This year, we’ve been locked down, quarantined, and constantly shown the sobering statistics of COVID. The pandemic exposed our vulnerabilities and food insecurities - but as our health care system broke down, restaurant staff, owners, and workers rose to the occasion in a multitude of ways. In any year, these would be the kinds of efforts worth celebrating - but given the year restaurants have had, we’d call them straight-up heroic.

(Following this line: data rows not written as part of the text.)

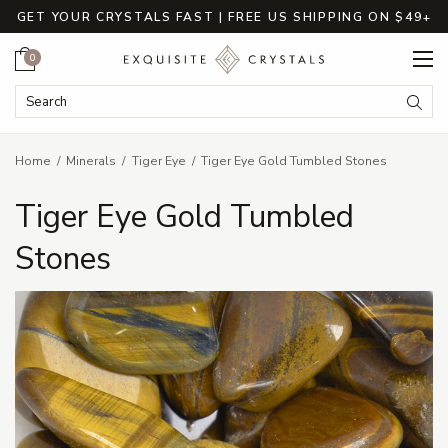
GET YOUR CRYSTALS FAST | FREE US SHIPPING ON $49+
Cart
0
Search Keyword:
Searc
Home
Minerals
Tiger Eye
Tiger Eye Gold Tumbled Stones
Tiger Eye Gold Tumbled
Stones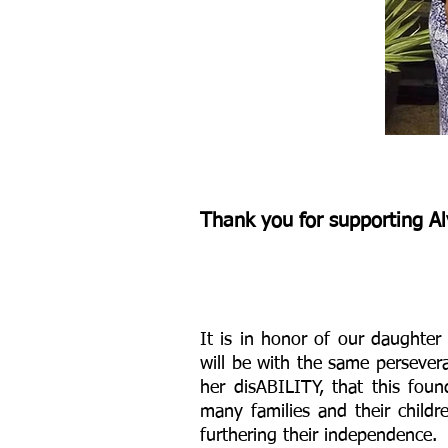
Michelle.jpg
Thank you for supporting
Al
It is in honor of our daughter 
will be with the same persever
her disABILITY, that this fou
many families and their childr
furthering their independence.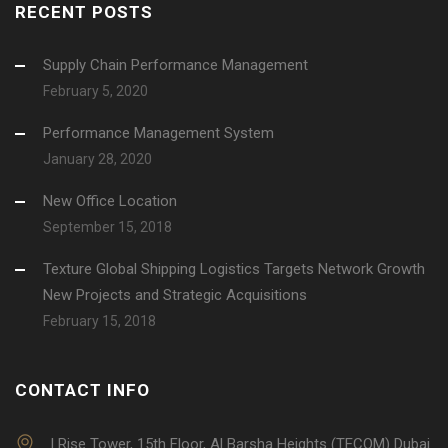
RECENT POSTS
Supply Chain Performance Management
February 5, 2020
Performance Management System
January 28, 2020
New Office Location
September 15, 2018
Texture Global Shipping Logistics Targets Network Growth
New Projects and Strategic Acquisitions
February 15, 2018
CONTACT INFO
I Rise Tower, 15th Floor, Al Barsha Heights (TECOM) Dubai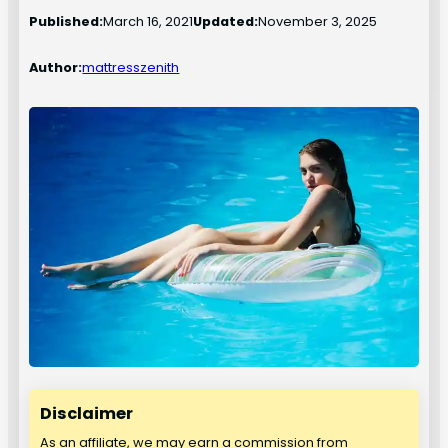
Published:
March 16, 2021
Updated:
November 3, 2025
Author:
mattresszenith
Disclaimer
As an affiliate, we may earn a commission from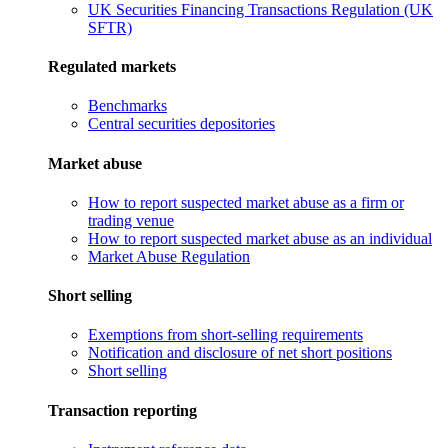
UK Securities Financing Transactions Regulation (UK
SFTR)
Regulated markets
Benchmarks
Central securities depositories
Market abuse
How to report suspected market abuse as a firm or
trading venue
How to report suspected market abuse as an individual
Market Abuse Regulation
Short selling
Exemptions from short-selling requirements
Notification and disclosure of net short positions
Short selling
Transaction reporting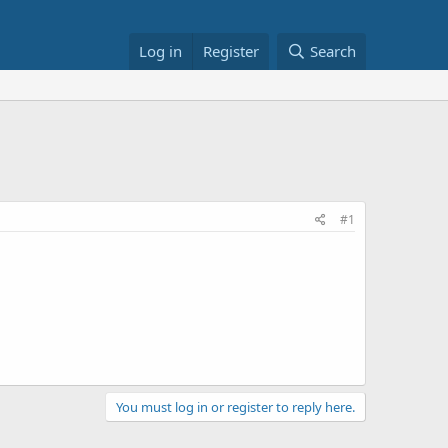
Log in
Register
Search
#1
You must log in or register to reply here.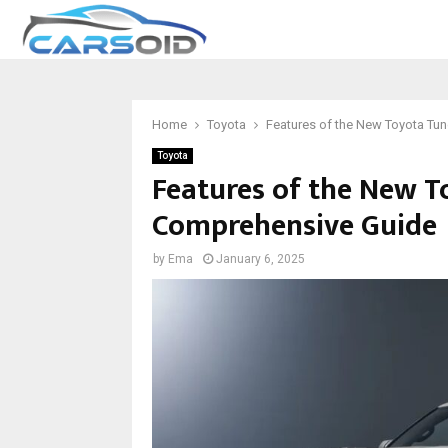
Home
Toyota
Features of the New Toyota Tu
Toyota
Features of the New T
Comprehensive Guide
by
Ema
January 6, 2025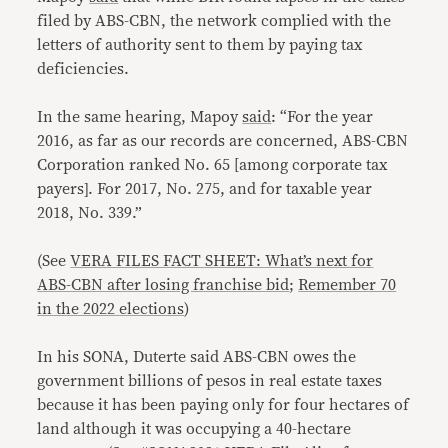
filed by ABS-CBN, the network complied with the
letters of authority sent to them by paying tax
deficiencies.
In the same hearing, Mapoy
said
: “For the year
2016, as far as our records are concerned, ABS-CBN
Corporation ranked No. 65 [among corporate tax
payers]. For 2017, No. 275, and for taxable year
2018, No. 339.”
(See
VERA FILES FACT SHEET: What’s next for
ABS-CBN after losing franchise bid
;
Remember 70
in the 2022 elections
)
In his SONA, Duterte said ABS-CBN owes the
government billions of pesos in real estate taxes
because it has been paying only for four hectares of
land although it was occupying a 40-hectare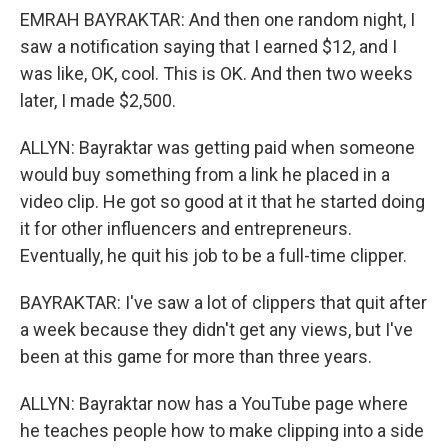
EMRAH BAYRAKTAR: And then one random night, I
saw a notification saying that I earned $12, and I
was like, OK, cool. This is OK. And then two weeks
later, I made $2,500.
ALLYN: Bayraktar was getting paid when someone
would buy something from a link he placed in a
video clip. He got so good at it that he started doing
it for other influencers and entrepreneurs.
Eventually, he quit his job to be a full-time clipper.
BAYRAKTAR: I've saw a lot of clippers that quit after
a week because they didn't get any views, but I've
been at this game for more than three years.
ALLYN: Bayraktar now has a YouTube page where
he teaches people how to make clipping into a side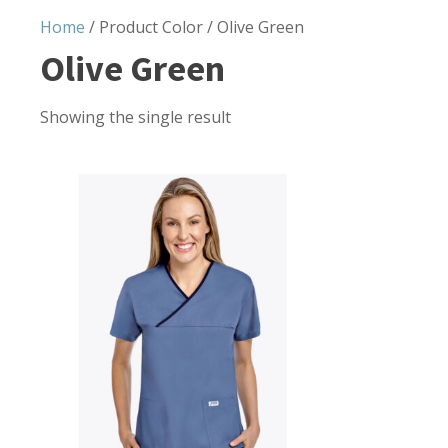
Home
/ Product Color / Olive Green
Olive Green
Showing the single result
This
product
has
multiple
variants.
The
options
may
be
chosen
on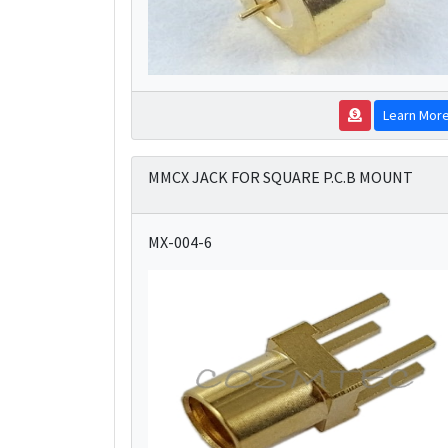
Learn Mor
MMCX JACK FOR SQUARE P.C.B MOUNT
MX-004-6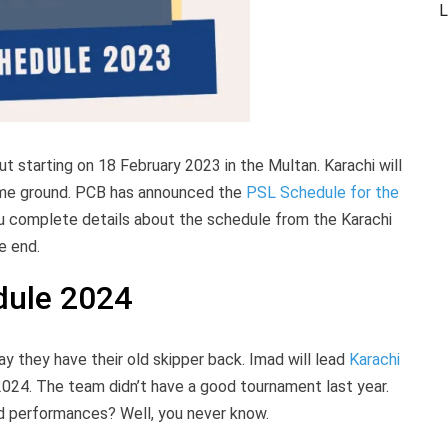
L
ut starting on 18 February 2023 in the Multan. Karachi will
 home ground. PCB has announced the
PSL Schedule for the
you complete details about the schedule from the Karachi
he end.
dule 2024
ay they have their old skipper back. Imad will lead
Karachi
2024. The team didn’t have a good tournament last year.
od performances? Well, you never know.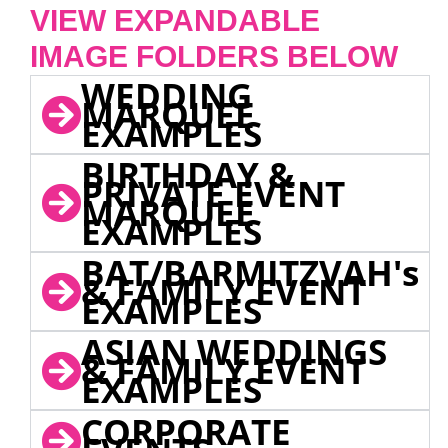
VIEW EXPANDABLE
IMAGE FOLDERS BELOW
WEDDING
MARQUEE
EXAMPLES
BIRTHDAY &
PRIVATE EVENT
MARQUEE
EXAMPLES
BAT/BARMITZVAH's
& FAMILY EVENT
EXAMPLES
ASIAN WEDDINGS
& FAMILY EVENT
EXAMPLES
CORPORATE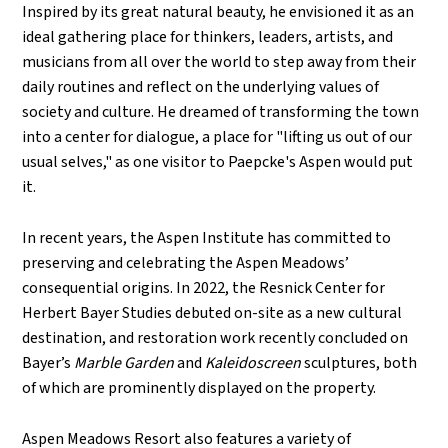
Inspired by its great natural beauty, he envisioned it as an
ideal gathering place for thinkers, leaders, artists, and
musicians from all over the world to step away from their
daily routines and reflect on the underlying values of
society and culture. He dreamed of transforming the town
into a center for dialogue, a place for "lifting us out of our
usual selves," as one visitor to Paepcke's Aspen would put
it.
In recent years, the Aspen Institute has committed to
preserving and celebrating the Aspen Meadows’
consequential origins. In 2022, the Resnick Center for
Herbert Bayer Studies debuted on-site as a new cultural
destination, and restoration work recently concluded on
Bayer
’
s
Marble Garden
and
Kaleidoscreen
sculptures, both
of which are prominently displayed on the property.
Aspen Meadows Resort also features a variety of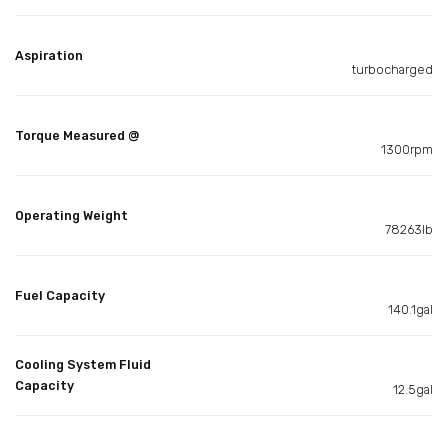
Aspiration
turbocharged
Torque Measured @
1300rpm
Operating Weight
78263lb
Fuel Capacity
140.1gal
Cooling System Fluid
Capacity
12.5gal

Restaurants like La Morada in New York ran a soup kitchen and fed 650 unemployed people a day on top of their regular business, South Philly Barbacoa raised over $13,500 for their undocumented staff, Houston gay bar Buddy’s served as a polling place and helped 200 people vote, and hundreds of restaurants took percentages out of their profit to support multiple organizations like FareStart in Seattle, World Central Kitchen, and The Lee Initiative.
And those are just a start. Here are 11 more ways we saw restaurants step up for their communities this year, by the numbers.
All restaurants featured on The Infatuation are selected by our editorial team. How Restaurants Supported Their Communities This Year, By The Numbers is presented by Capital One.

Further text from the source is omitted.